[Page-level text extractions]
▬▬▬▬▬▬

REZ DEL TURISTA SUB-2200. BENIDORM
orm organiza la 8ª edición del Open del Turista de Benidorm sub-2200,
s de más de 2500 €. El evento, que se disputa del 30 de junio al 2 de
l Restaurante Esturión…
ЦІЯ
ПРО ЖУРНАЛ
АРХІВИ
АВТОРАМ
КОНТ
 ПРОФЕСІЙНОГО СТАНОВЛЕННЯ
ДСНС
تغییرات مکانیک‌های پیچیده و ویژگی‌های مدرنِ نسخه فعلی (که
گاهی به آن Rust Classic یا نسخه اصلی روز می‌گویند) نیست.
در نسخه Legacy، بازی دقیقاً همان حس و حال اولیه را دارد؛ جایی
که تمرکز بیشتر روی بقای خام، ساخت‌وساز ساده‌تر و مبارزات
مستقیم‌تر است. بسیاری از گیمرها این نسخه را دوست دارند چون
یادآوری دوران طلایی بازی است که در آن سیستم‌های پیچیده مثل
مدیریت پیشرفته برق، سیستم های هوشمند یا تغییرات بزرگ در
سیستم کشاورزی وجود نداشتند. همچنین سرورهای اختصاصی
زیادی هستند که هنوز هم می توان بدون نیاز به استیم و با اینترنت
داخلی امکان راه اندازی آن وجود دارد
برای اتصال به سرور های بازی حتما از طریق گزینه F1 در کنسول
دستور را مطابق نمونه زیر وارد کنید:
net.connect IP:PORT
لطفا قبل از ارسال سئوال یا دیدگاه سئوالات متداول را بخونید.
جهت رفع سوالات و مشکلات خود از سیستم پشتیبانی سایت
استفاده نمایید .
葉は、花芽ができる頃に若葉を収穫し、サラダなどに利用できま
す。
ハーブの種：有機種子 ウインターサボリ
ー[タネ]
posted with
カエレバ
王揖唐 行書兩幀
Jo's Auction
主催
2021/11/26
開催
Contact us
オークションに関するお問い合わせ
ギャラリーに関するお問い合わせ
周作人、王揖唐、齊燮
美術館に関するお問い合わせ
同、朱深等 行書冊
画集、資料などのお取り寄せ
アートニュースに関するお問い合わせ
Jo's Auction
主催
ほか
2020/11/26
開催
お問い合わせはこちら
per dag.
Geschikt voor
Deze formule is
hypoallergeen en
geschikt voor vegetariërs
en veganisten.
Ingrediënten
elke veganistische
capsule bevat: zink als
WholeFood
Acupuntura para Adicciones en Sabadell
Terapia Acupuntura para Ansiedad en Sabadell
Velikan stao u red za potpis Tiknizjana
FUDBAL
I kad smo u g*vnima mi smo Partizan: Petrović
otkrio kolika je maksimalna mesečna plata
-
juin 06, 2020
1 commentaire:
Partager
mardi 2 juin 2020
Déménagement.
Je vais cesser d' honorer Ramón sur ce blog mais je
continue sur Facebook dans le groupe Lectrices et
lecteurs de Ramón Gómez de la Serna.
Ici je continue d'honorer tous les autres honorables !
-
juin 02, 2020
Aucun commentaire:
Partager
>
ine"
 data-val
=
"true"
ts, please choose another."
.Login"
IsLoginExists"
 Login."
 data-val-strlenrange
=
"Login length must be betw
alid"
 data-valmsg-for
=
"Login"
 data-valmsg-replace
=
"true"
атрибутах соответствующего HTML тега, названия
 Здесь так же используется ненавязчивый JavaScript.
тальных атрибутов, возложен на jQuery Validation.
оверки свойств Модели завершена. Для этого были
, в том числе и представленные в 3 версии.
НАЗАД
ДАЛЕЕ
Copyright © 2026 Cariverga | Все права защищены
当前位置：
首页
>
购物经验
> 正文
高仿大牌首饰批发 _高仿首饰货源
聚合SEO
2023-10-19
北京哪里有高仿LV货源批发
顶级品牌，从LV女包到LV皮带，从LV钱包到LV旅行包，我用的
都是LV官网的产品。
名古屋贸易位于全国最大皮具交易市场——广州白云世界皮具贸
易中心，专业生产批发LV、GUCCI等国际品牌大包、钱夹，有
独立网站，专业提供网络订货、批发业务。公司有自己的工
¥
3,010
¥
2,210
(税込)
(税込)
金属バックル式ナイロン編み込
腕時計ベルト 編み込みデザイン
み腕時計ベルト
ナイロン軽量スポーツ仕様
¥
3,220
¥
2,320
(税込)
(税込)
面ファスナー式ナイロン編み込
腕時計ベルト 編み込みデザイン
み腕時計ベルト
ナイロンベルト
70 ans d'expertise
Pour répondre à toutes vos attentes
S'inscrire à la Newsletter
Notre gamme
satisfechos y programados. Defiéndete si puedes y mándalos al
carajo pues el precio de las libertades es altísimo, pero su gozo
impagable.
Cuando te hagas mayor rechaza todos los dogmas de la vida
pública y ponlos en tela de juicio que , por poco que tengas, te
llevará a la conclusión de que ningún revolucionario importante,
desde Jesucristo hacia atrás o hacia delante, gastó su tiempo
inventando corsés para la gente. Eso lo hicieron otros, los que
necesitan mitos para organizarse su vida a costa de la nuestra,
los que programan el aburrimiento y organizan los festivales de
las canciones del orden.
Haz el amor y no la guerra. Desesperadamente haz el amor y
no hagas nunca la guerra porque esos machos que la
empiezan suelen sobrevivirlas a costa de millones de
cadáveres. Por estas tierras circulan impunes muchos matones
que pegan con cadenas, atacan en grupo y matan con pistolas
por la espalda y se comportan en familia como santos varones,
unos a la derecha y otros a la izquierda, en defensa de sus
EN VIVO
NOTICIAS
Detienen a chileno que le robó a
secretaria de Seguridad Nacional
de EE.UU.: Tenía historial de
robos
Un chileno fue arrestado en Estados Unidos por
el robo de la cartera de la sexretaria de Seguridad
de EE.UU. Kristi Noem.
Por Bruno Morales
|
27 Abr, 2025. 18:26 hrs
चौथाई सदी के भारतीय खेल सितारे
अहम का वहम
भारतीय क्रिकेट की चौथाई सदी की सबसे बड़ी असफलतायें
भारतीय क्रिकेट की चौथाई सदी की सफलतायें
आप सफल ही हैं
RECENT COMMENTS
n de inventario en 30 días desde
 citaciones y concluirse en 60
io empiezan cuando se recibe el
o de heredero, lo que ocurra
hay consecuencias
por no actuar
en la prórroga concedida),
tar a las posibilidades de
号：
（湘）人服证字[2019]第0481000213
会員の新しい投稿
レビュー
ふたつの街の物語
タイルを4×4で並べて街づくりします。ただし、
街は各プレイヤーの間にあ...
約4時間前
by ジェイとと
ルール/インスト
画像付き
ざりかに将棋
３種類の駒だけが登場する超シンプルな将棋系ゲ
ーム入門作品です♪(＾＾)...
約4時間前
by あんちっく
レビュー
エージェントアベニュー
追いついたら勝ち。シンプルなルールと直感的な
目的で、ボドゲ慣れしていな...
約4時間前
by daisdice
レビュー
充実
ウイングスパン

▬▬▬▬▬▬

Where a line of the entries holds the string "پیچیده", include it in the count, and give only the final number.

SOLUTION TO THIS PROBLEM:
2